Last July, Father Tom White was greeting people after Mass at Glasgow’s St. Alphonsus Church when an Orange Order parade approached. He was verbally assaulted and spat upon in the encounter.
The Easter parade by the Apprentice Boys was originally scheduled to pass the same church, as well as St. Mary’s, another Catholic church.
“Members chose to re-route the procession after hearing serious concerns, raised by Police Scotland, about the potential for disorder due to protests and counter-protests from people opposing or supporting the event,” said a spokesperson of the city council.
In a tweet, the Archdiocese of Glasgow said it welcomed the decision to re-route the parade away from the churches: “The right of ordinary people to go to Mass on Easter morning, free from intimidation and fear is one that must be respected and defended.”
Graeme Stenhouse, a member of the leadership of the Apprentice Boys of Derry, said there wasn’t “any reason for a change,” noting the previous problems had been with the Orange Order, not his organization.
“We have made great strides over the last 10 years to be seen in a good light. We don’t want to be confrontational and cause bother,” he told the Evening Times.

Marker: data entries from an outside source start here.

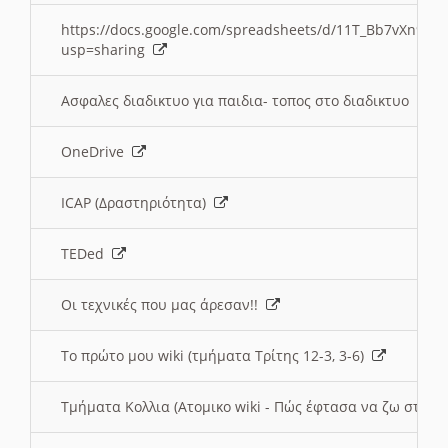
https://docs.google.com/spreadsheets/d/11T_Bb7vXn9
usp=sharing
Ασφαλες διαδικτυο για παιδια- τοπος στο διαδικτυο
OneDrive
ICAP (Δραστηριότητα)
TEDed
Οι τεχνικές που μας άρεσαν!!
Το πρώτο μου wiki (τμήματα Τρίτης 12-3, 3-6)
Τμήματα Κολλια (Ατομικο wiki - Πώς έφτασα να ζω στην 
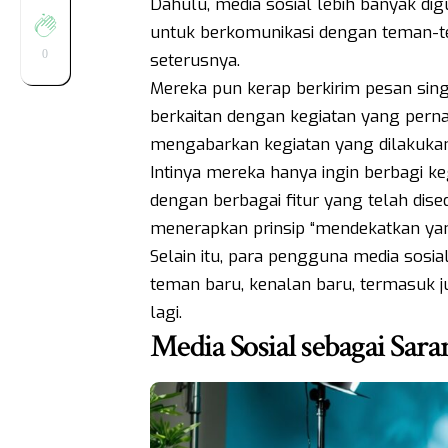
Dahulu, media sosial lebih banyak di
untuk berkomunikasi dengan teman-t
0
seterusnya.
Mereka pun kerap berkirim pesan sin
berkaitan dengan kegiatan yang perna
mengabarkan kegiatan yang dilakukan s
Intinya mereka hanya ingin berbagi 
dengan berbagai fitur yang telah dise
menerapkan prinsip “mendekatkan yan
Selain itu, para pengguna media sosi
teman baru, kenalan baru, termasuk 
lagi.
Media Sosial sebagai Sar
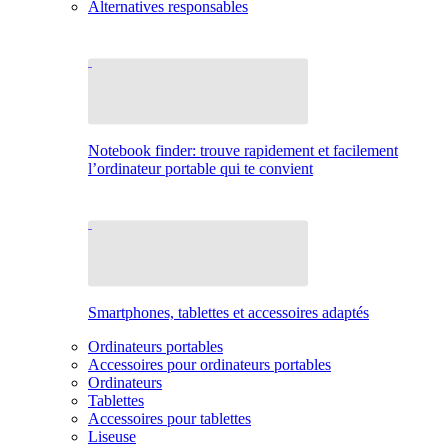
Alternatives responsables
Notebook finder: trouve rapidement et facilement
l’ordinateur portable qui te convient
Smartphones, tablettes et accessoires adaptés
Ordinateurs portables
Accessoires pour ordinateurs portables
Ordinateurs
Tablettes
Accessoires pour tablettes
Liseuse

“There have been no issues with us in the past. I know there was an issue last year but that was not the Apprentice Boys,” Stenhouse continued. “Apprentice Boys parades are conducted in a very good manner. I don’t know if Glasgow City Council has an anti-Loyal Order stance, or are trying to stop parades.”
Call it Out, which campaigns against anti-Catholic bigotry and anti-Irish racism in Scotland, said it was “delighted” with the decision.
“We think it’s a sensible decision that meets the needs of everyone. They can march and it doesn’t go past the churches. That’s all we’ve asked for,” Jeanette Findlay, who heads the organization, told CommonSpace, an online portal.
However, she said a long-term solution is needed, so concerned citizens didn’t need to approach the city council every time a parade takes place.
“For as long as I’ve known the practice has been that the council make the decision and almost always give the go-ahead for the organiser’s proposed route if Police Scotland don’t say there’s likely to be disorder. We think that’s not the right way to go about it. The councils have it in their power to have a sensible policy on the routing of marches, and the police too shouldn’t only consider the threat of disorder when they give their advice, if they take a human rights-based approach to policing seriously,” Findlay said.
“We need to sit down and come to a view for the long-term. We’re not looking for a fight, we’re not looking to ban anybody, we’re just wanting to come to an agreement so that there’s a consistent policy,” she said.